Abigail Disney says choice to suspend donations is based on ‘realism, not disrespect’, and suggests Kamala Harris as an alternative

  • US politics – live updates

In the minutes after Joe Biden and Donald Trump stepped on to the stage for the first debate of the 2024 presidential campaign, the grand narrative of this election year shifted off its axis and, in the words of CNN’s veteran broadcaster John King, “a deep, wide and aggressive” panic set in among Democrats.

A week on, and Biden has said he isn’t going anywhere, but a trickle of major Democratic donors speaking out against the president has grown into a stream.

On Thursday, Abigail Disney – the heir to the Disney family fortune and a major party donor – announced she would withhold donations unless Biden dropped out of the race.

“This is realism, not disrespect,” Disney told CNBC, adding “if Biden does not step down the Democrats will lose. Of that I am absolutely certain. The consequences for the loss will be genuinely dire.”

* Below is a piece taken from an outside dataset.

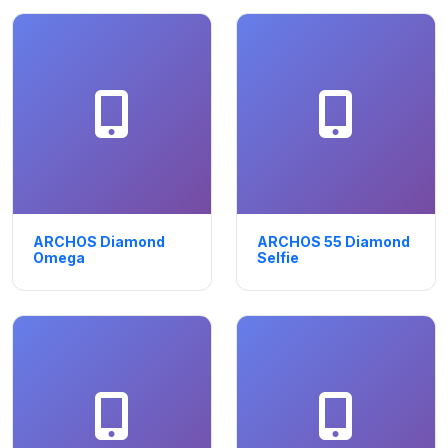
ARCHOS Diamond
ARCHOS 55 Diamond
Omega
Selfie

In her statement, Disney said vice-president Kamala Harris could be an alternative candidate to beat Trump. “If Democrats would tolerate any of her perceived shortcomings even one tenth as much as they have tolerated Biden’s … we can win this election by a lot,” she said.

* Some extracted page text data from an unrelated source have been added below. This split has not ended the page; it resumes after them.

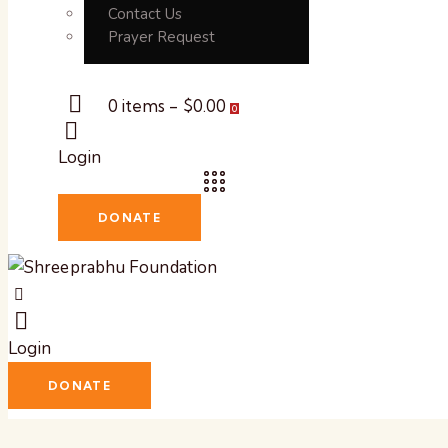
Contact Us
Prayer Request
0 items
-
$0.00
0
Login
DONATE
Login
DONATE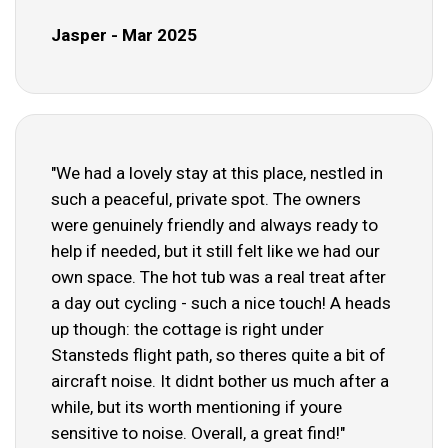
Jasper - Mar 2025
"We had a lovely stay at this place, nestled in
such a peaceful, private spot. The owners
were genuinely friendly and always ready to
help if needed, but it still felt like we had our
own space. The hot tub was a real treat after
a day out cycling - such a nice touch! A heads
up though: the cottage is right under
Stansteds flight path, so theres quite a bit of
aircraft noise. It didnt bother us much after a
while, but its worth mentioning if youre
sensitive to noise. Overall, a great find!"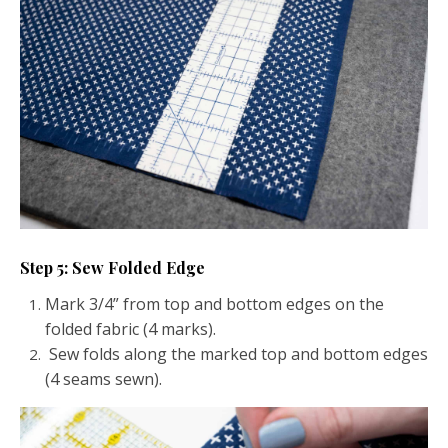
Step 5: Sew Folded Edge
Mark 3/4” from top and bottom edges on the
folded fabric (4 marks).
Sew folds along the marked top and bottom edges
(4 seams sewn).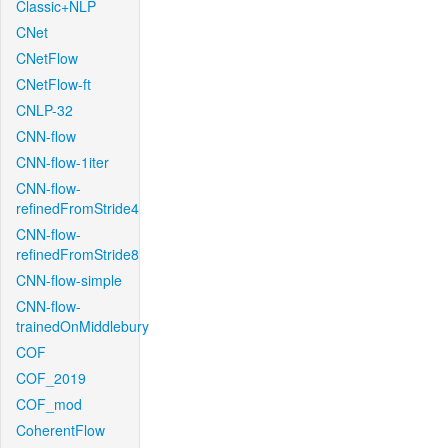
Classic+NLP
CNet
CNetFlow
CNetFlow-ft
CNLP-32
CNN-flow
CNN-flow-1iter
CNN-flow-
refinedFromStride4
CNN-flow-
refinedFromStride8
CNN-flow-simple
CNN-flow-
trainedOnMiddlebury
COF
COF_2019
COF_mod
CoherentFlow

For now, Disney represents a minority of donors, but within Biden’s campaign, a clear and concerted effort to tamp down panic among campaign funders is under way.

On Monday, the campaign held a hastily scheduled call with hundreds of top Democratic donors, according to the Reuters news agency. On the call, Biden’s team reportedly promised to make the president more visible at town halls and through interviews to reassure the public.

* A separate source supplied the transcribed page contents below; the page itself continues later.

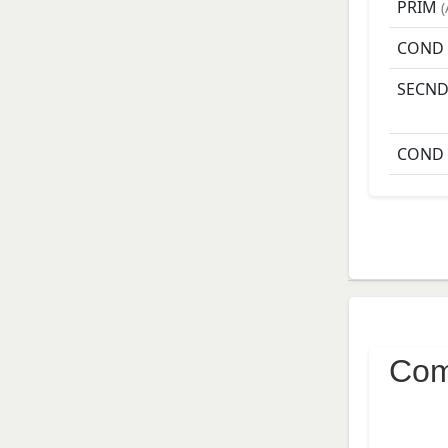
PRIM
(
COND
SECN
COND
Com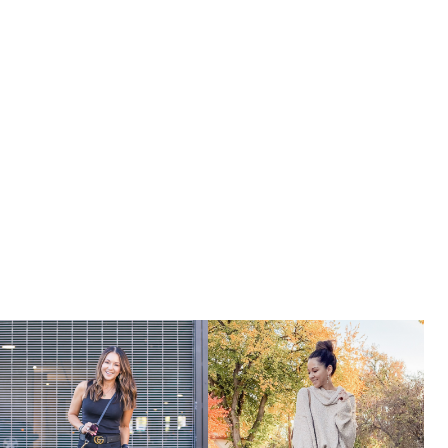
HOLLY
BLOG
WEEKLY
ROUNDUP
–
APRIL
WEEK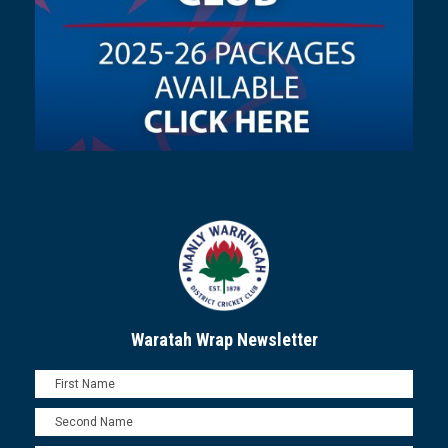
Waratah Wrap Newsletter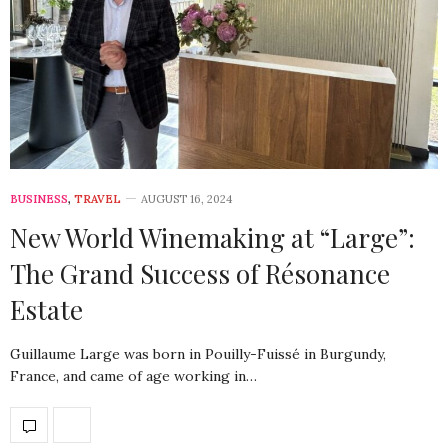
BUSINESS
,
TRAVEL
AUGUST 16, 2024
New World Winemaking at “Large”:
The Grand Success of Résonance
Estate
Guillaume Large was born in Pouilly-Fuissé in Burgundy,
France, and came of age working in…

Despite their reassurances, the campaign was reportedly forced to field “pointed” questions from donors, including “can the president make it through a campaign and another term?”

According to Reuters and the Associated Press, another call with about 40 top donors over the weekend turned tense after Biden’s campaign manager was asked whether the campaign would offer a refund if Biden doesn’t run.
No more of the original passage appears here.